◆ **What the exercise asks**
Down to the last line, set down the material below exactly; skip the pictures.

......

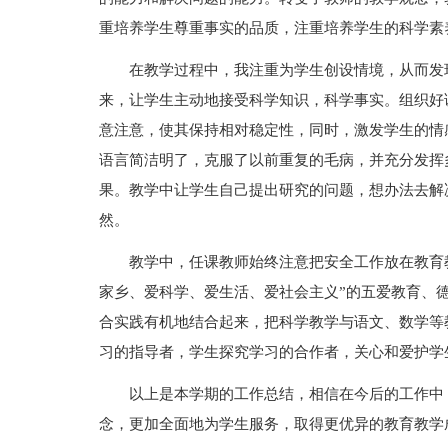
重培养学生尊重事实的品质，注重培养学生的科学素
在教学过程中，我注重为学生创设情境，从而发
来，让学生主动地接受科学知识，科学事实。组织好
意注意，使其保持相对稳定性，同时，激发学生的情
语言简洁明了，克服了以前重复的毛病，并充分发挥
果。教学中让学生自己提出研究的问题，想办法去解
然。
教学中，任课教师始终注意把安全工作放在教育
家乡、爱科学、爱生活、爱社会主义”的五爱教育、
合实践有机地结合起来，把科学教学与语文、数学等
习的指导者，学生探究学习的合作者，关心和爱护学
以上是本学期的工作总结，相信在今后的工作中
念，更加全面地为学生服务，取得更优异的教育教学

......

◆ **Response to this exercise**
重培养学生尊重事实的品质，注重培养学生的科学素
在教学过程中，我注重为学生创设情境，从而发
来，让学生主动地接受科学知识，科学事实。组织好
意注意，使其保持相对稳定性，同时，激发学生的情
语言简洁明了，克服了以前重复的毛病，并充分发挥
果。教学中让学生自己提出研究的问题，想办法去解
然。
教学中，任课教师始终注意把安全工作放在教育
家乡、爱科学、爱生活、爱社会主义”的五爱教育、
合实践有机地结合起来，把科学教学与语文、数学等
习的指导者，学生探究学习的合作者，关心和爱护学
以上是本学期的工作总结，相信在今后的工作中
念，更加全面地为学生服务，取得更优异的教育教学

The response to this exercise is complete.